Kosovo, Serbian presidents hold first meeting in Brussels
|Publisher||Radio Free Europe/Radio Liberty|
|Publication Date||6 February 2013|
|Cite as||Radio Free Europe/Radio Liberty, Kosovo, Serbian presidents hold first meeting in Brussels, 6 February 2013, available at: http://www.refworld.org/docid/512235c2c.html [accessed 26 May 2016]|
Last updated (GMT/UTC): 06.02.2013 19:02
Kosovo's Atifete Jahjaga (left) and Serbia's Tomislav Nikolic are holding their first meeting under EU auspices.
BRUSSELS – The Serbian and Kosovar presidents have held their first meeting since Kosovo declared independence from Serbia in 2008.
The meeting between Kosovo's President Atifete Jahjaga and her Serbian counterpart, Tomislav Nikolic, took place in Brussels, under the mediation of the European Union.
The two leaders met separately with EU foreign-policy chief Catherine Ashton before all three held a joint meeting.
The talks aimed to ease tensions stemming from Kosovo's secession from Serbia.
Ashton said after three hours of meetings the two leaders, who as presidents of their respective countries both hold largely ceremonial posts, vowed to continue discussions.
"Both President Nikolic and President Jahjaga have assured me of their continued support and commitment to the dialogue and their respective European agendas," Ashton said.
"I reaffirmed the European perspective for both Serbia and Kosovo and encouraged both sides to continue with the efforts that needed for further progress towards the European Union, along the lines we set out in the December 2012 conclusions of the Council of the European Union."
Ashton said discussions focused on the situation in northern Kosovo, populated mainly by ethnic Serbs. "We are now tackling the issue of northern Kosovo and the coming weeks will be critical," she said.
The prime ministers of Serbia and Kosovo, Ivica Dacic and Hashim Thaci, respectively, have met several times, most recently in October 2012, for negotiations also sponsored by the EU.
After the meeting, Nikolic urged Kosovo to drop its claim to independence.
"For the start it was good, we have opened the talks ... it's better to talk longer and to somehow come to a solution but, if Pristina's position stays firm and unchanged that they are an independent state, which, let's say, is not recognized by the UN, then we will hardly reach an agreement."

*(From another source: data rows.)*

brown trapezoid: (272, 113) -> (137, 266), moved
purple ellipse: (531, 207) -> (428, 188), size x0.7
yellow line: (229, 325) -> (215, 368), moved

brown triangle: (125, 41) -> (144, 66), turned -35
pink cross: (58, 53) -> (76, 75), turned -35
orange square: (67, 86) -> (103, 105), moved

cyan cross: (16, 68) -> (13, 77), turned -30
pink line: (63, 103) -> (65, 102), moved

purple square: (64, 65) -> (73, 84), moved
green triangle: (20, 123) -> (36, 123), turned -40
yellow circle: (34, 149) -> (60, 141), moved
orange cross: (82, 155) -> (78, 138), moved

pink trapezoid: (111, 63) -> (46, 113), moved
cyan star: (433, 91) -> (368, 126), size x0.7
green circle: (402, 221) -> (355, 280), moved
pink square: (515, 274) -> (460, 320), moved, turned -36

Jahjaga, however, said Belgrade needed to move on.
"Unfortunately he remained [in the realm of] radical nationalist options that have caused a lot of damage and a lot of consequences, not only to my country but to the entire region," Jahjaga said.

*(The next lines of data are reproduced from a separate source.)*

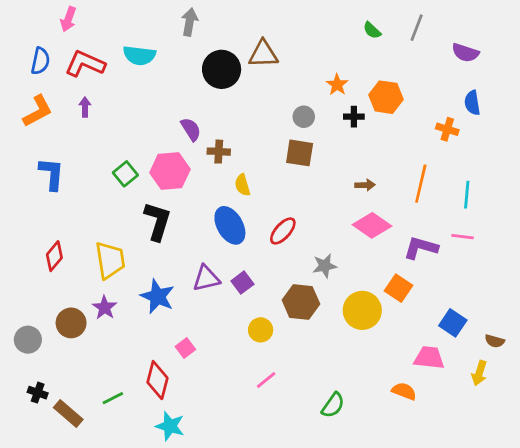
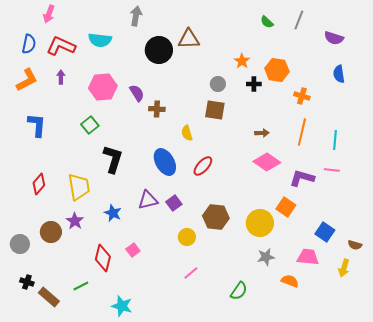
orange cross: (447, 129) -> (302, 96), moved
pink hexagon: (170, 171) -> (103, 87), moved
yellow semicircle: (242, 185) -> (187, 133), moved
gray star: (325, 266) -> (266, 257), moved
blue star: (157, 296) -> (113, 213), size x0.7
red diamond: (157, 380) -> (103, 258), moved

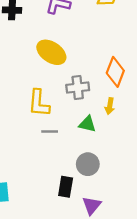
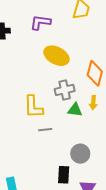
yellow ellipse: (51, 52) -> (56, 56), moved
green triangle: (87, 124) -> (75, 110), moved

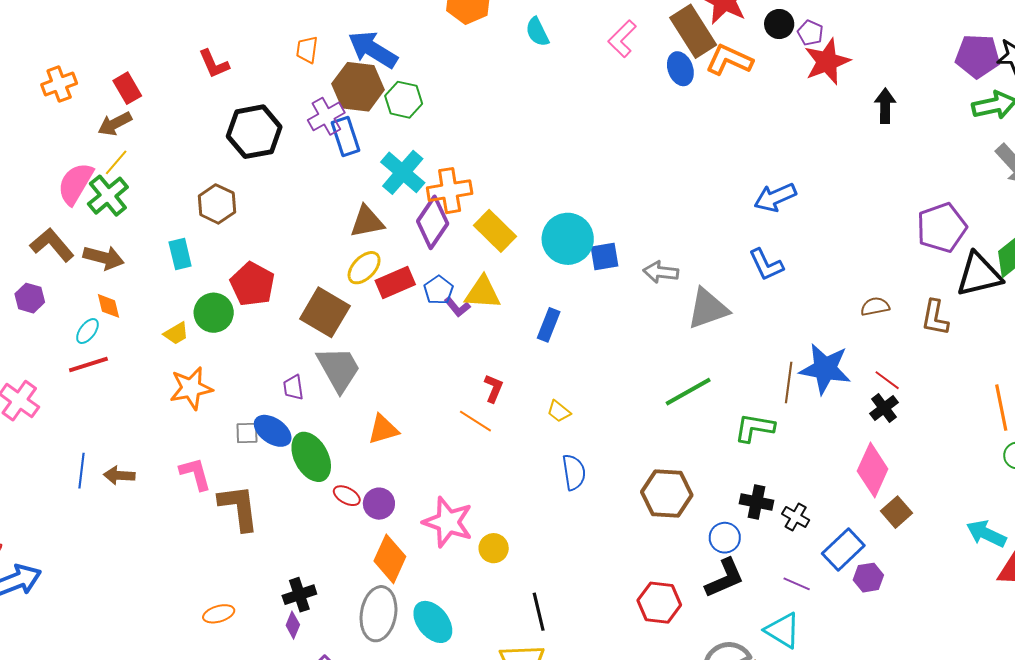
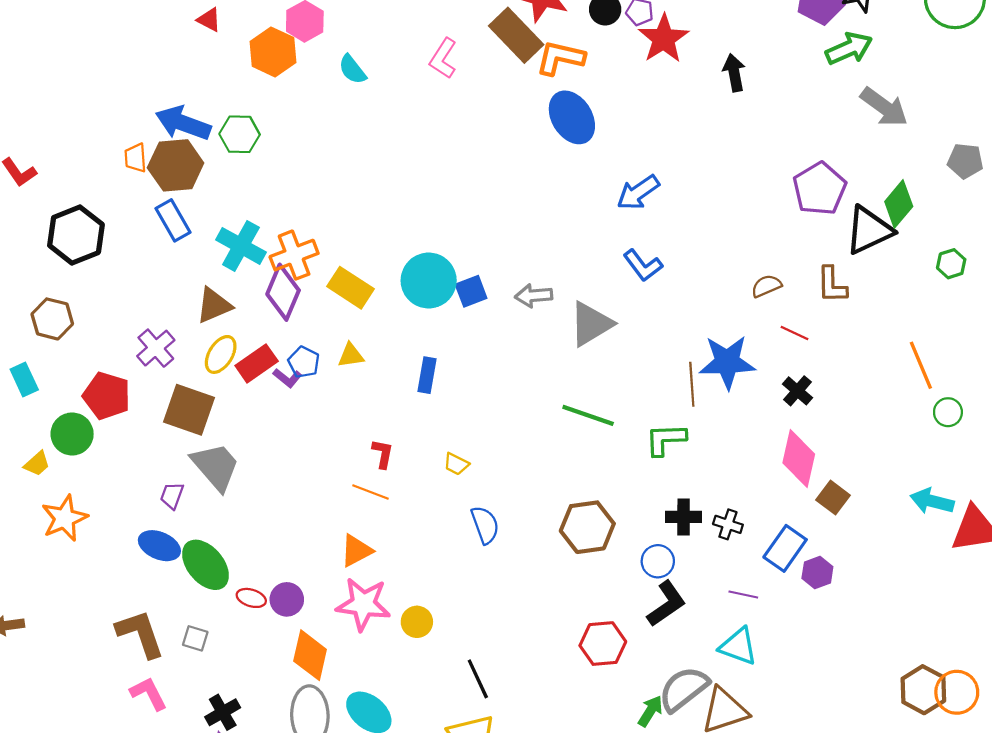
orange trapezoid: (307, 50) -> (135, 158), moved
blue ellipse: (680, 69) -> (572, 117), moved, size x1.5
green hexagon: (404, 100) -> (240, 134), moved
purple cross: (326, 116) -> (156, 348), moved
yellow triangle: (483, 293) -> (351, 355), size x0.7
purple L-shape: (457, 307) -> (287, 378), moved
red line: (887, 380) -> (795, 333), moved
purple trapezoid: (293, 387) -> (172, 496), turned 40
green line: (688, 392) -> (588, 415), turned 60
orange triangle: (383, 429) -> (356, 551), moved
gray square: (247, 433) -> (195, 638), moved, turned 30
pink L-shape: (195, 474) -> (149, 693), moved

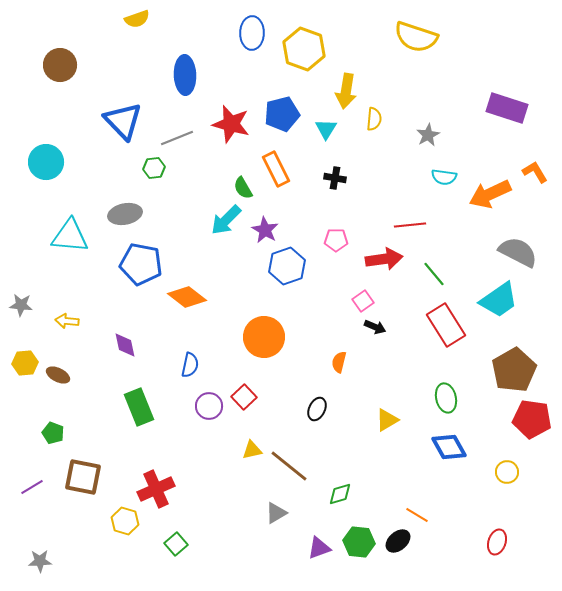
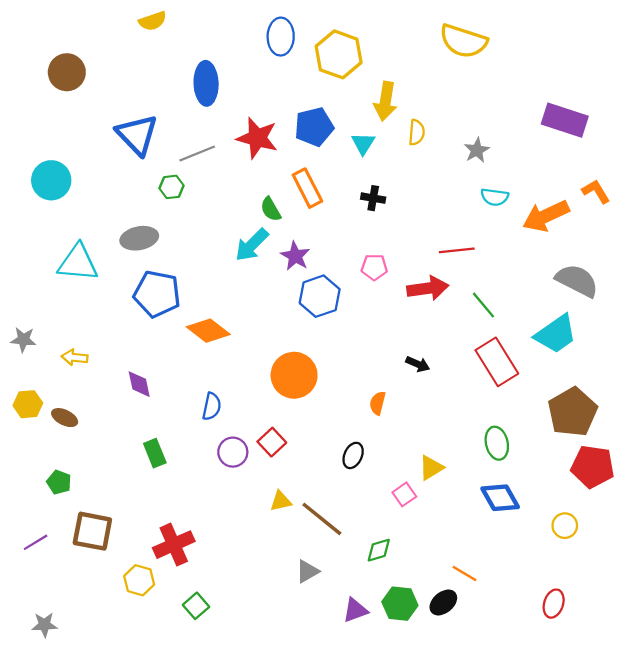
pink square: (363, 301) -> (404, 494), moved
green rectangle: (139, 407) -> (155, 453), size x0.7

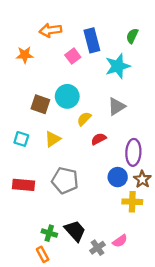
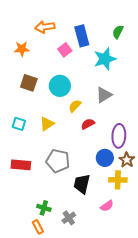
brown square: (40, 104) -> (29, 83), moved
black trapezoid: (75, 231) -> (82, 184), moved, turned -125
pink semicircle: (120, 241) -> (107, 206), moved
gray cross: (97, 248) -> (69, 218), moved

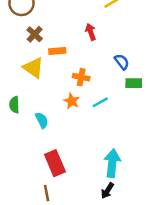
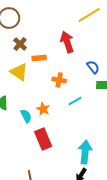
red arrow: (91, 32) -> (67, 42), size x1.5
orange star: (72, 101) -> (43, 109), moved
red rectangle: (55, 163) -> (43, 139), moved

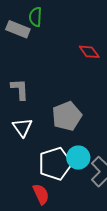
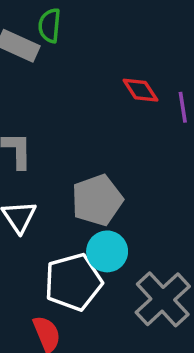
cyan circle: (78, 158) -> (107, 251), moved

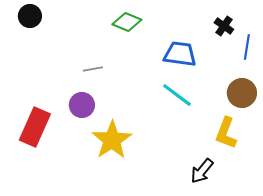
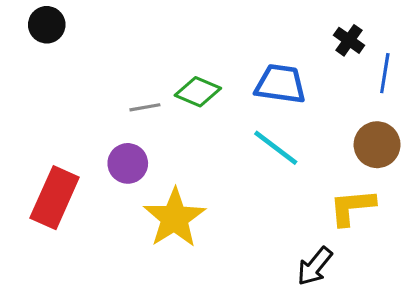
green diamond: (127, 22) -> (198, 92), moved
yellow L-shape: (226, 133) -> (352, 207), turned 64

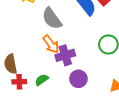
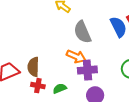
orange arrow: (51, 44) -> (76, 56), turned -42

"And I expect from the Serbian people to enjoy the positive changes and the spirit of the cooperation and the spirit of the good neighborhood relations. This age is the age of integration. The time of the hegemony has already passed. It is a time when we have to look on the process of integration towards the EU and the EU-Atlantic processes."
Serbia, backed by ally Russia, continues to reject Kosovo's independence.
But Belgrade has agreed to an EU-brokered dialogue with Kosovo's ethnic Albanian leadership, aimed at normalizing relations, in order to advance Serbia's bid to join the EU.
In an interview with RFE/RL ahead of the meeting, Jahjaga expressed hope the meeting would contribute to better relations between Serbs and Kosovars.
Most member states of the EU are among some 100 countries that have recognized Kosovo's independence.
Serbia lost control of Kosovo in the 1999 NATO air war.